Paper 113: Challenges and Opportunities for Processing of Digital Document Images - From File Formats to Device and Content Dependent Visual Representations

Author(s): Kathrin Berkner

Document image processing traditionally targeted the applications printing and natural languange processing, and was mainly text-only oriented and included processing steps such as deskewing, binarization, enhancement, restoration or OCR. These days a document image consists not only of text, but of other visual elements, such as graphics, tables, pictures or logos, that may contain color. In addition, a document's target application may include reading on an electronic display, browsing, or using an image as a query to access a data base. Those applications call for novel processing, e.g. device-dependent handling of image or display-adaptive representation of image information. We will describe the benefits of new file formats and image information representations at a collection of example applications, such as scan-to-email or search and retrieval.

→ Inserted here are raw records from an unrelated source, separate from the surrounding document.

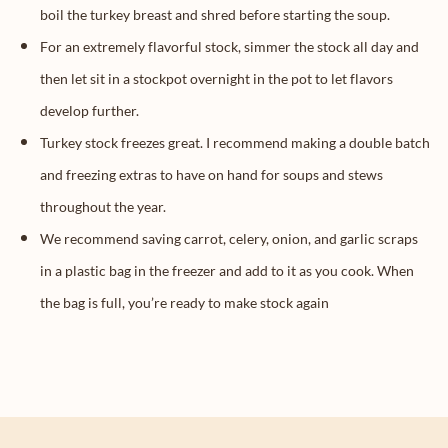
boil the turkey breast and shred before starting the soup.
For an extremely flavorful stock, simmer the stock all day and
then let sit in a stockpot overnight in the pot to let flavors
develop further.
Turkey stock freezes great. I recommend making a double batch
and freezing extras to have on hand for soups and stews
throughout the year.
We recommend saving carrot, celery, onion, and garlic scraps
in a plastic bag in the freezer and add to it as you cook. When
the bag is full, you’re ready to make stock again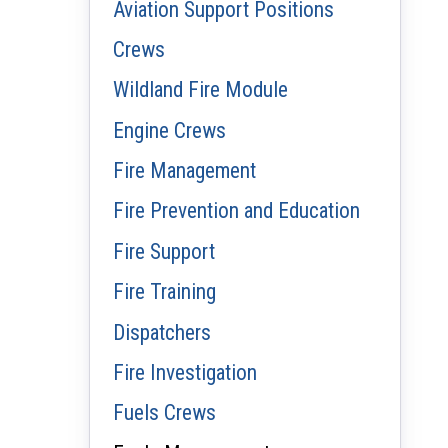
Aviation Support Positions
Crews
Wildland Fire Module
Engine Crews
Fire Management
Fire Prevention and Education
Fire Support
Fire Training
Dispatchers
Fire Investigation
Fuels Crews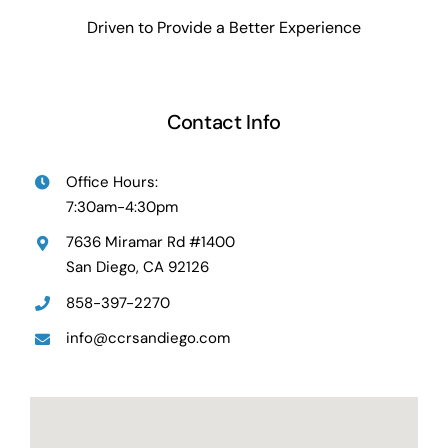
Driven to Provide a Better Experience
Contact Info
Office Hours:
7:30am-4:30pm
7636 Miramar Rd #1400
San Diego, CA 92126
858-397-2270
info@ccrsandiego.com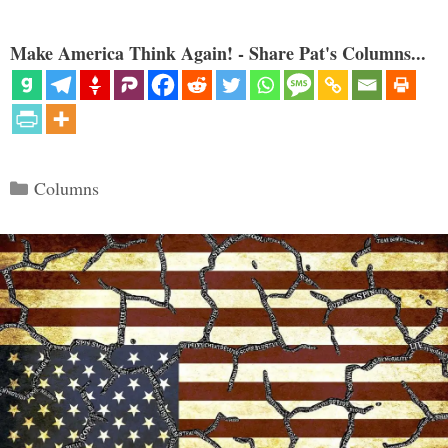
Make America Think Again! - Share Pat's Columns...
Categories
Columns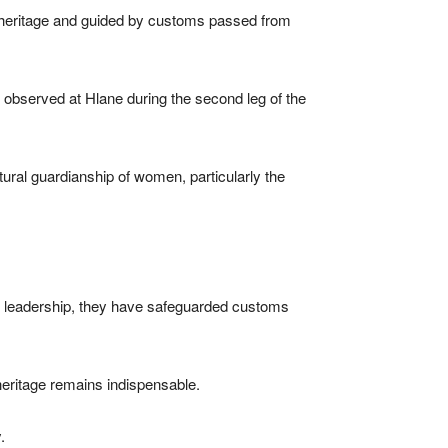
ts heritage and guided by customs passed from
be observed at Hlane during the second leg of the
ltural guardianship of women, particularly the
l leadership, they have safeguarded customs
 heritage remains indispensable.
.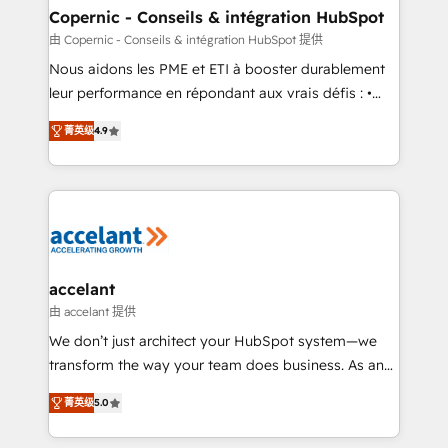
One company, one operating model, delivering
Copernic - Conseils & intégration HubSpot
across offices and consulting teams in the UK, USA,
由 Copernic - Conseils & intégration HubSpot 提供
Canada, Germany, France, Belgium, Singapore, and
Nous aidons les PME et ETI à booster durablement
South Africa. Certified compliant with ISO/IEC
leur performance en répondant aux vrais défis : •
27001:2022 and ISO 9001:2015 across all seven
Intégration de HubSpot avec d’autres outils (ERP,
international offices and 175+ employees.
菁英级
4.9
téléphonie, etc.) • Alignement des équipes grâce à un
outil et des données partagées • Amélioration de la
collecte et de l’analyse des données pour des
décisions éclairées • Optimisation de l’efficacité et
de la productivité des équipes Notre équipe de 30
consultants certifiés HubSpot aborde chaque projet
avec un engagement total, alignant processus
accelant
métiers et technologie, et guidant vos équipes à
由 accelant 提供
travers le changement, tout en centrant vos objectifs
We don’t just architect your HubSpot system—we
d’entreprise. Grâce à une méthodologie éprouvée
transform the way your team does business. As an
auprès de plus de 400 clients, nous comprenons
Elite HubSpot Solutions Partner, we specialize in
rapidement vos enjeux et intégrons parfaitement
菁英级
5.0
creating tailored, end-to-end CRM solutions that
HubSpot dans votre organisation. Pour toute
accelerate growth, improve operational efficiency,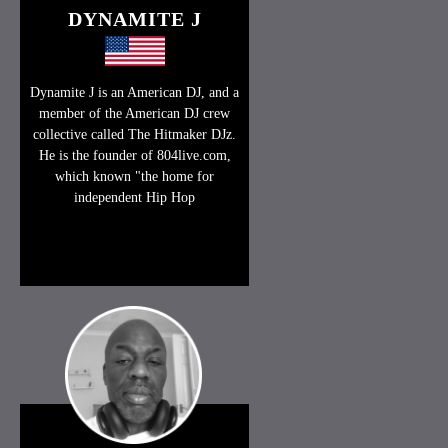
DYNAMITE J
Dynamite J is an American DJ, and a
member of the American DJ crew
collective called The Hitmaker DJz.
He is the founder of 804live.com,
which known "the home for
independent Hip Hop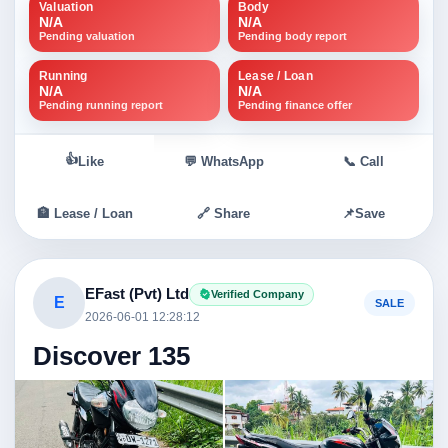
Valuation
Body
N/A
N/A
Pending valuation
Pending body report
Running
Lease / Loan
N/A
N/A
Pending running report
Pending finance offer
👍
Like
💬 WhatsApp
📞 Call
🏦 Lease / Loan
🔗 Share
📌
Save
EFast (Pvt) Ltd
Verified Company
E
SALE
2026-06-01 12:28:12
Discover 135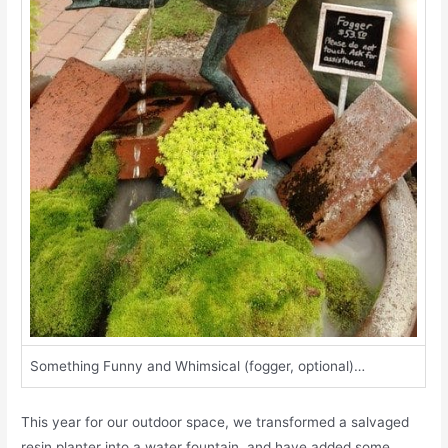
Something Funny and Whimsical (fogger, optional)…
This year for our outdoor space, we transformed a salvaged
resin planter into a water fountain, and have added some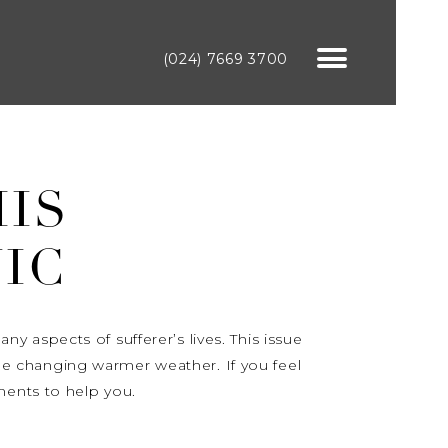
(024) 7669 3700
HIS
IC
 aspects of sufferer’s lives. This issue
e changing warmer weather. If you feel
ments to help you.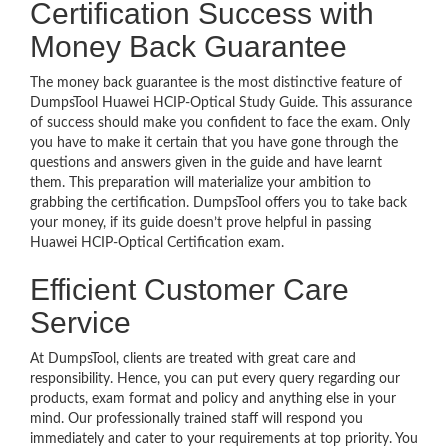
Certification Success with
Money Back Guarantee
The money back guarantee is the most distinctive feature of
DumpsTool Huawei HCIP-Optical Study Guide. This assurance
of success should make you confident to face the exam. Only
you have to make it certain that you have gone through the
questions and answers given in the guide and have learnt
them. This preparation will materialize your ambition to
grabbing the certification. DumpsTool offers you to take back
your money, if its guide doesn’t prove helpful in passing
Huawei HCIP-Optical Certification exam.
Efficient Customer Care
Service
At DumpsTool, clients are treated with great care and
responsibility. Hence, you can put every query regarding our
products, exam format and policy and anything else in your
mind. Our professionally trained staff will respond you
immediately and cater to your requirements at top priority. You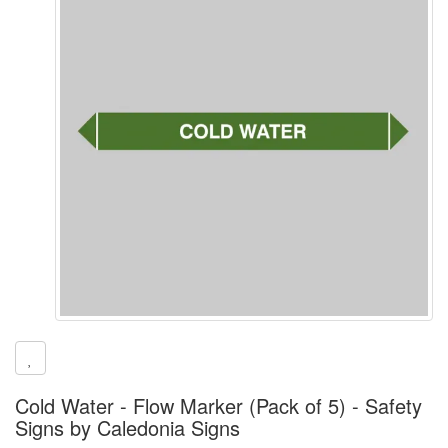
Cold Water - Flow Marker (Pack of 5) - Safety
Signs by Caledonia Signs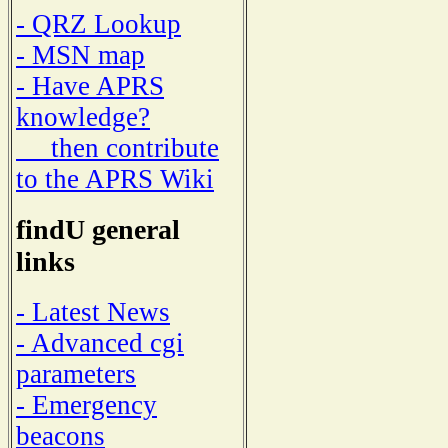
- QRZ Lookup
- MSN map
- Have APRS
knowledge?
then contribute
to the APRS Wiki
findU general
links
- Latest News
- Advanced cgi
parameters
- Emergency
beacons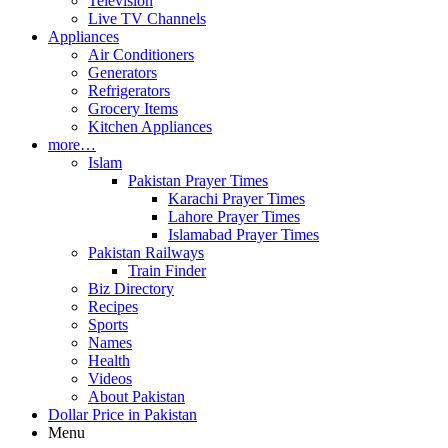
Television
Live TV Channels
Appliances
Air Conditioners
Generators
Refrigerators
Grocery Items
Kitchen Appliances
more…
Islam
Pakistan Prayer Times
Karachi Prayer Times
Lahore Prayer Times
Islamabad Prayer Times
Pakistan Railways
Train Finder
Biz Directory
Recipes
Sports
Names
Health
Videos
About Pakistan
Dollar Price in Pakistan
Menu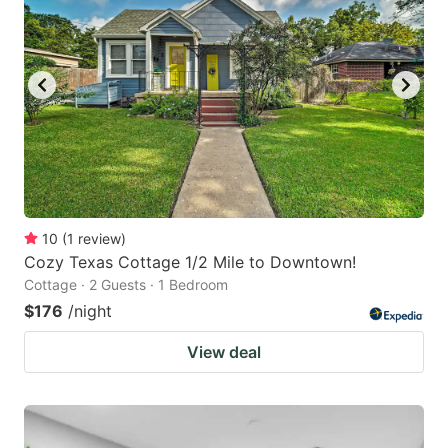
10
(
1
review
)
Cozy Texas Cottage 1/2 Mile to Downtown!
Cottage · 2 Guests · 1 Bedroom
$176
/night
View deal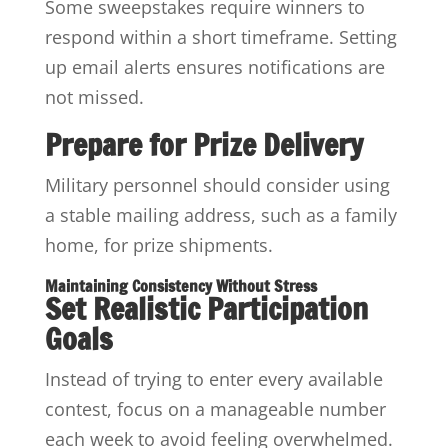
Some sweepstakes require winners to
respond within a short timeframe. Setting
up email alerts ensures notifications are
not missed.
Prepare for Prize Delivery
Military personnel should consider using
a stable mailing address, such as a family
home, for prize shipments.
Maintaining Consistency Without Stress
Set Realistic Participation
Goals
Instead of trying to enter every available
contest, focus on a manageable number
each week to avoid feeling overwhelmed.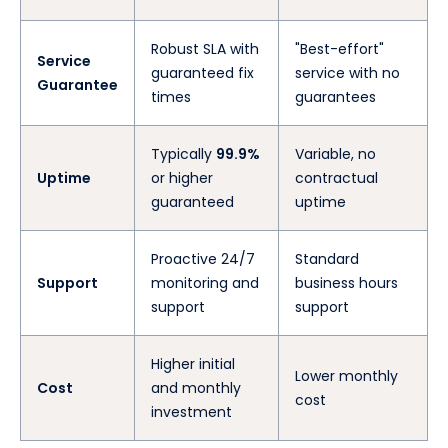
Robust SLA with
"Best-effort"
Service
guaranteed fix
service with no
Guarantee
times
guarantees
Typically
99.9%
Variable, no
Uptime
or higher
contractual
guaranteed
uptime
Proactive 24/7
Standard
Support
monitoring and
business hours
support
support
Higher initial
Lower monthly
Cost
and monthly
cost
investment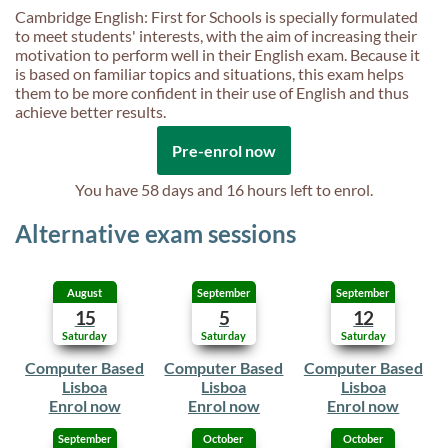
Cambridge English: First for Schools is specially formulated
to meet students' interests, with the aim of increasing their
motivation to perform well in their English exam. Because it
is based on familiar topics and situations, this exam helps
them to be more confident in their use of English and thus
achieve better results.
Pre-enrol now
You have
58 days and 16 hours
left to enrol.
Alternative exam sessions
August
September
September
15
5
12
Saturday
Saturday
Saturday
Computer Based
Computer Based
Computer Based
Lisboa
Lisboa
Lisboa
Enrol now
Enrol now
Enrol now
September
October
October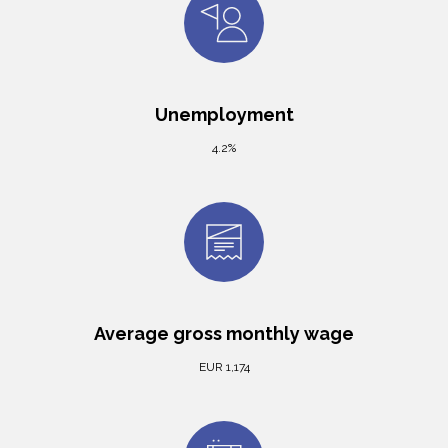
Unemployment
4.2%
Average gross monthly wage
EUR 1,174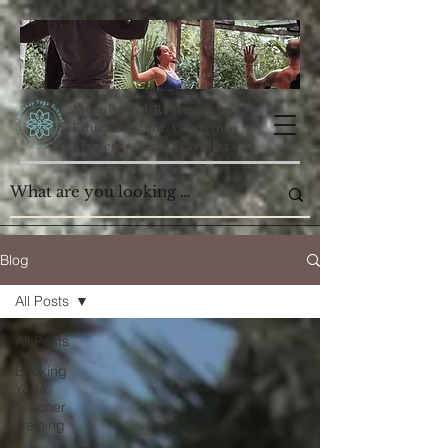
Meaningful Retreats And
Education For Conscious
Students And Travellers
Blog
All Posts
All Posts
Booking
Yoga
Teacher
Training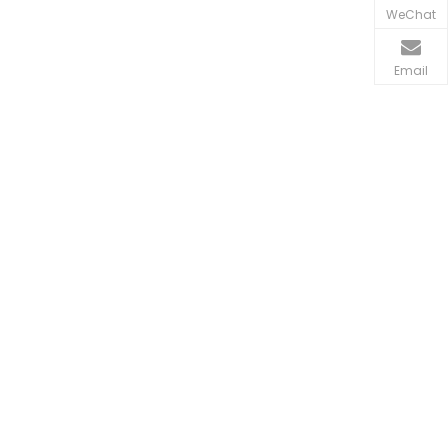
WeChat
Email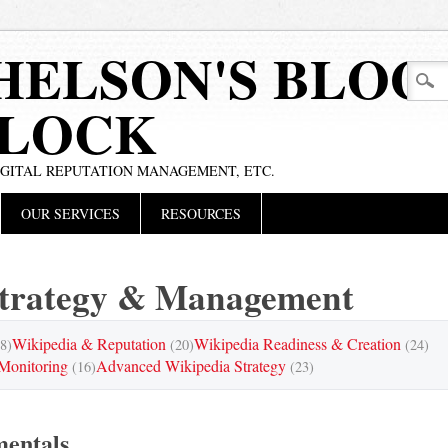
HELSON'S BLOG
BLOCK
IGITAL REPUTATION MANAGEMENT, ETC.
OUR SERVICES
RESOURCES
Strategy & Management
Wikipedia & Reputation
Wikipedia Readiness & Creation
8)
(20)
(24)
Monitoring
Advanced Wikipedia Strategy
(16)
(23)
entals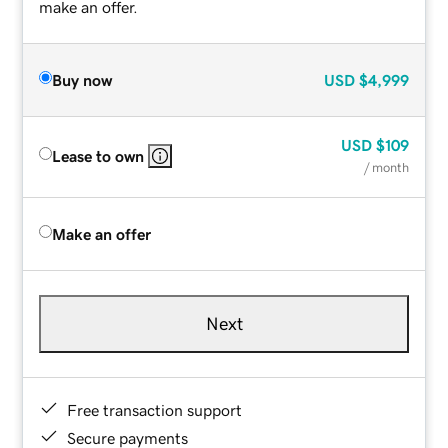
make an offer.
Buy now
USD
$4,999
USD
$109
Lease to own
/ month
Make an offer
Next
Free transaction support
Secure payments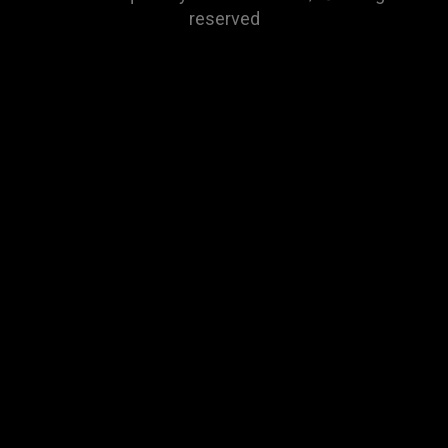
reserved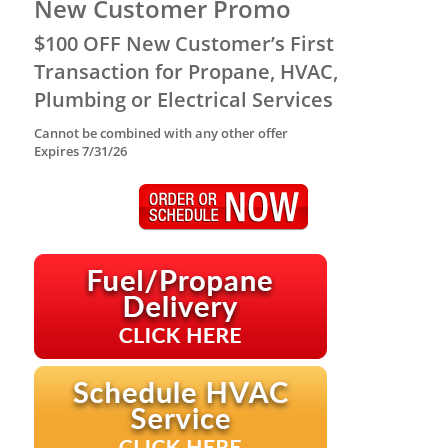
New Customer Promo
$100 OFF New Customer’s First
Transaction for Propane, HVAC,
Plumbing or Electrical Services
Cannot be combined with any other offer
Expires 7/31/26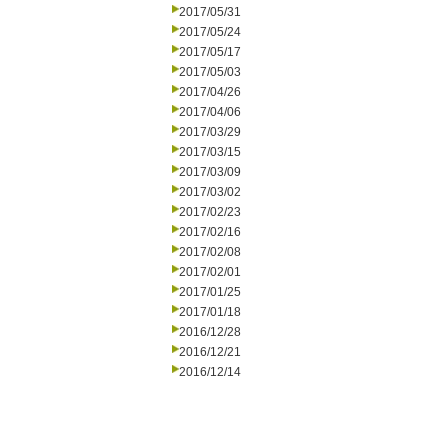
2017/05/31
2017/05/24
2017/05/17
2017/05/03
2017/04/26
2017/04/06
2017/03/29
2017/03/15
2017/03/09
2017/03/02
2017/02/23
2017/02/16
2017/02/08
2017/02/01
2017/01/25
2017/01/18
2016/12/28
2016/12/21
2016/12/14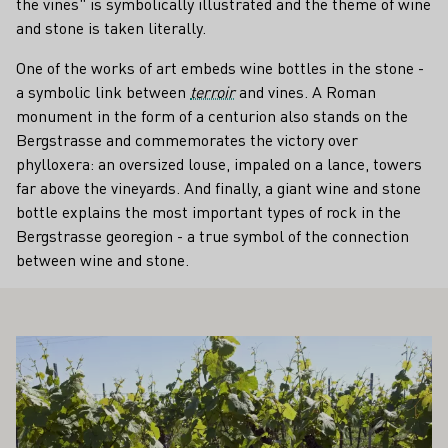
the vines" is symbolically illustrated and the theme of wine
and stone is taken literally.
One of the works of art embeds wine bottles in the stone -
a symbolic link between
terroir
and vines. A Roman
monument in the form of a centurion also stands on the
Bergstrasse and commemorates the victory over
phylloxera: an oversized louse, impaled on a lance, towers
far above the vineyards. And finally, a giant wine and stone
bottle explains the most important types of rock in the
Bergstrasse georegion - a true symbol of the connection
between wine and stone.
ALSO INTEREST YOU
Learn more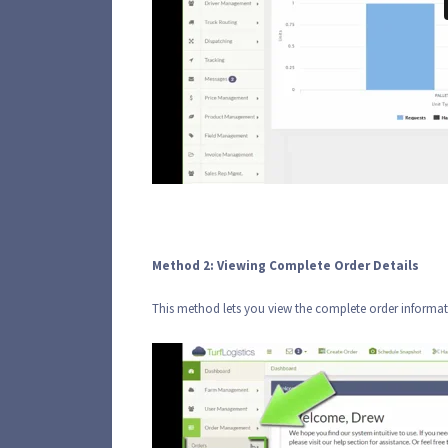
Method 2: Viewing Complete Order Details
This method lets you view the complete order informat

Paper 114: Polyharmonic B-spline Wavelets: From Isotropy to Directionality

Author(s): Dimitri Van De Ville, Thierry Blu, Brigitte Forster and Michael Unser

Polyharmonic B-splines are excellent basis functions to build multidimensional wavelet bases. These functions are nonseparable, multidimensional generators that are localized versions of radial basis functions. We show that Rabut's elementary polyharmonic B-splines do not converge to a Gaussian as the order parameter increases, as opposed to their separable B-spline counterparts. Therefore, we introduce a more isotropic localization operator that guarantees this convergence, resulting into the isotropic polyharmonic B-splines. Next, we focus on the two-dimensional quincunx subsampling scheme. This configuration is of particular interest for image processing, because it yields a finer scale progression than the standard dyadic approach. However, up until now, the design of appropriate filters for the quincunx scheme has mainly been done using the McClellan transform. In our approach, we start from the scaling functions, which are the polyharmonic B-splines and, as such, explicitly known, and we derive a family of polyharmonic spline wavelets corresponding to different flavors of the semi-orthogonal wavelet transform; e.g., orthonormal, B-spline, and dual. The filters are automatically specified by the scaling relations satisfied by these functions. We prove that the isotropic polyharmonic B-spline wavelet converges to a combination of four Gabor atoms, which are well separated in the frequency domain. We also show that these wavelets are nearly isotropic and that they behave as an iterated Laplacian operator at low frequencies. We describe an efficient fast Fourier transform-based implementation of the discrete wavelet transform based on polyharmonic B-splines. Finally, we propose a new way to build directional wavelets using modified polyharmonic B-splines. This approach benefits from the previous results (construction of the wavelet filters, fast implementation,...) but allows one to recover directional information about the edges from the (complex-valued) wavelet coefficients.